Destructive call Hooks
Claude code allows you to set up PreToolUse hooks, and the agent will recognize when certain commands should trigger a hook and then read and execute the context from that hook file before performing the actual commands.
You can find some examples online where this is set-up to block rm -rf / and the like. These work as a blocklist, so they are not fool-proof. Adversaries can work around blocklists by obfuscating the commands.

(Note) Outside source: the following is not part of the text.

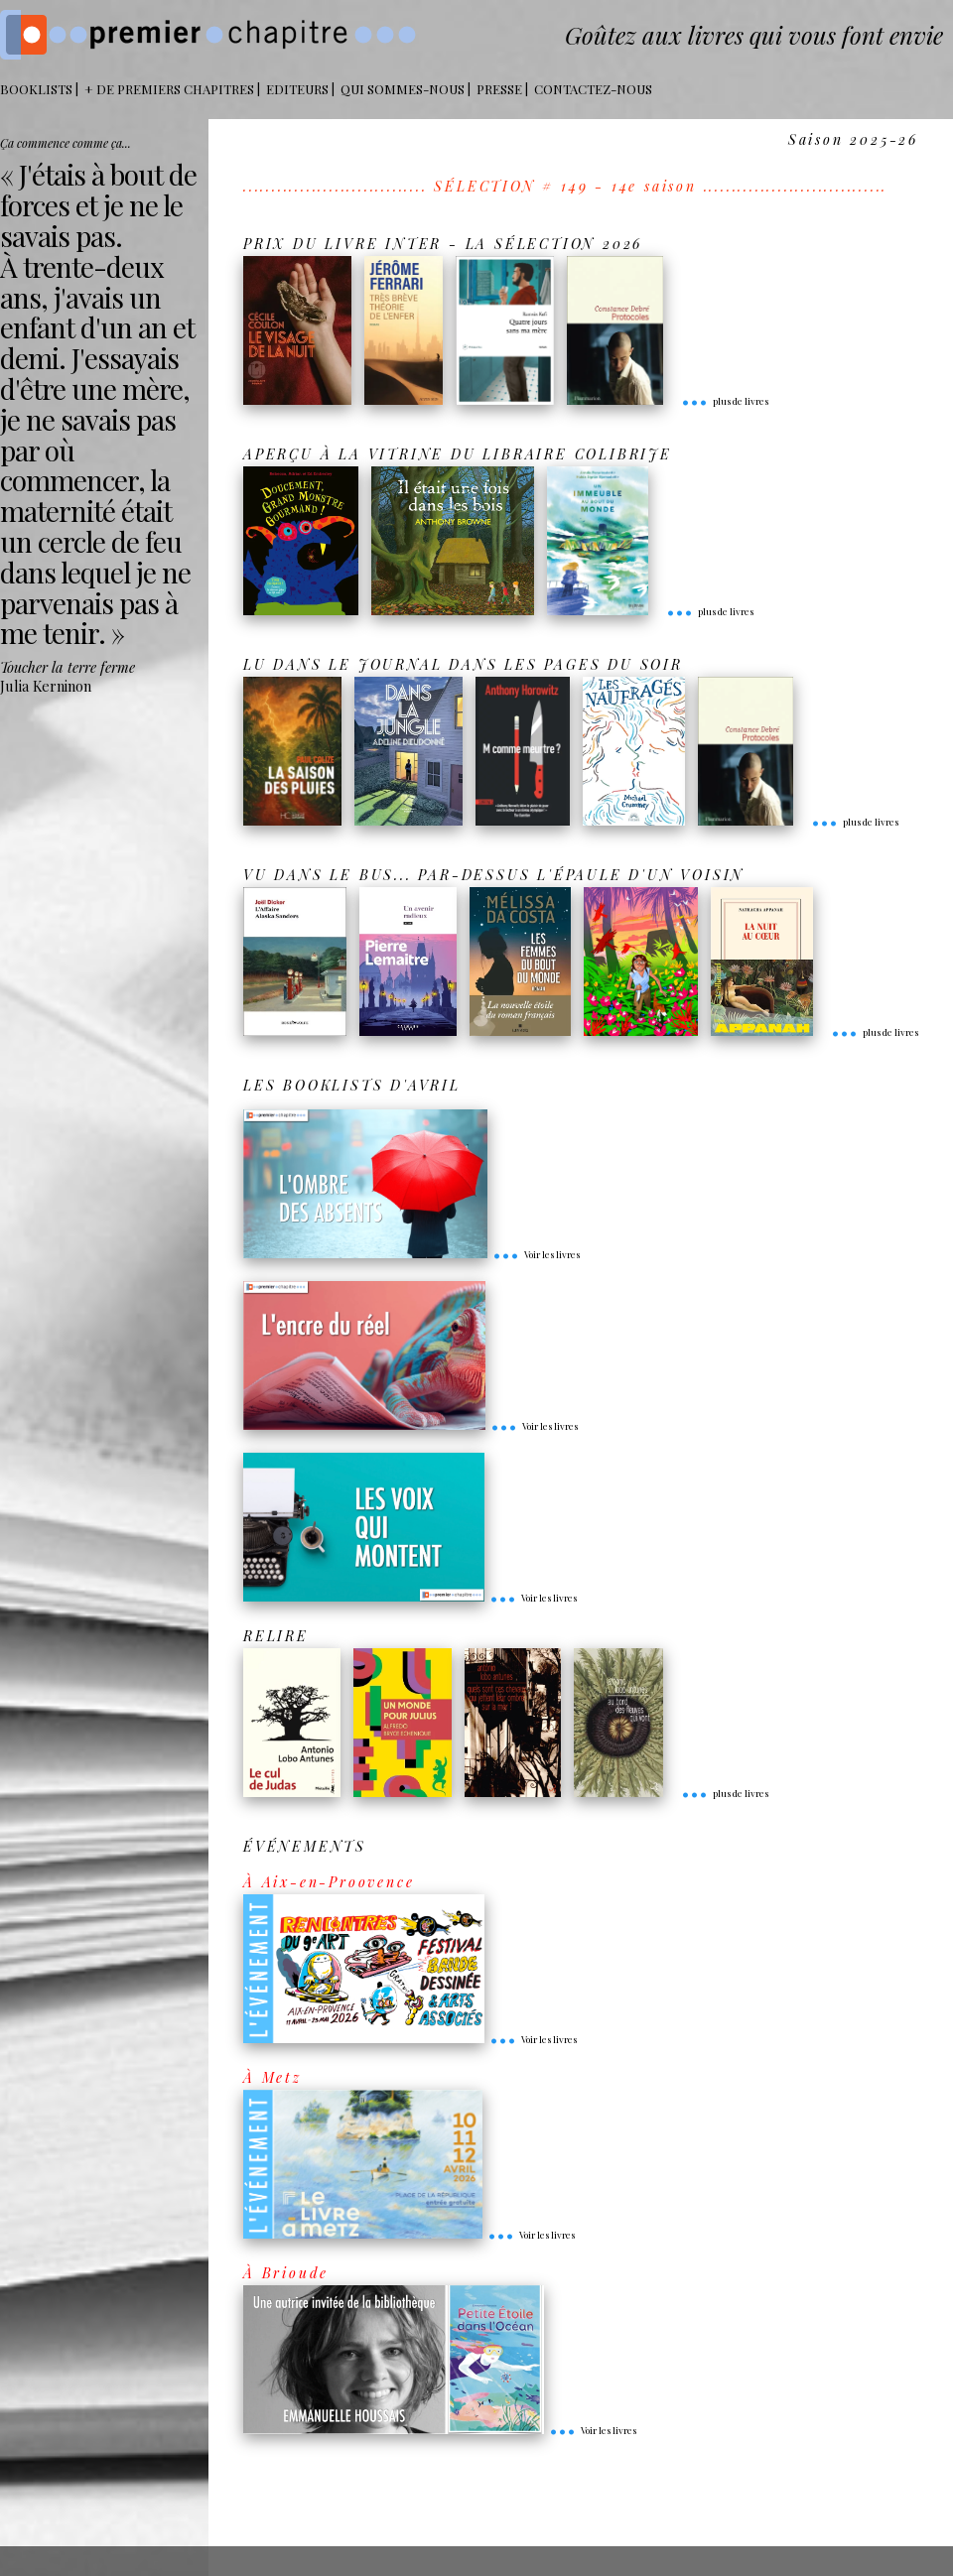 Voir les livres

Claude Code also has a built-in sandbox mode which you can configure with /sandbox. It allows writes only to the working directory, prompts for each new network domain and blocks filesystem access outside the working directory for bash commands.
Hooks add a second layer for patterns the sandbox doesn’t cover. Claude will also happily generate some for you if you ask it, so you’re not relying on some random skill file from the internet that can pose another attack vector.
I also like to live –dangerously-skip-permissions
An alternative approach is to sandbox your agent, and use --dangerously-skip-permissions which will never prompt for permissions. The containment blog post from Anthropic covers these elements:
- a hypervisor to create the sandbox
- a proxy to intercept calls and inspect them for exfiltration risks
You can use a hosted agent provider (like Claude Code on web) or contain your own claude code agent locally. Anthropic posted instructions on how to install devcontainers here. These containers will separate your host system from the devcontainer, but the risk of exfiltrating data the container has access to (such as credentials), remains.
In conclusion
It’s a whole new world with a new set of attack vectors. It’s best to remain aware of the risks and how to mitigate them.
If you don’t use them already, try out devcontainers (locally or on the cloud), sandbox, auto mode and hooks, to minimize your exposure to these risks. Running --dangerously-skip-permissions without any of the accompanying guardrails makes you all the more vulnerable.
For Claude, there’s a useful comparison of all the different sandboxing modes available here.
Which approaches are you running, and what was your high score?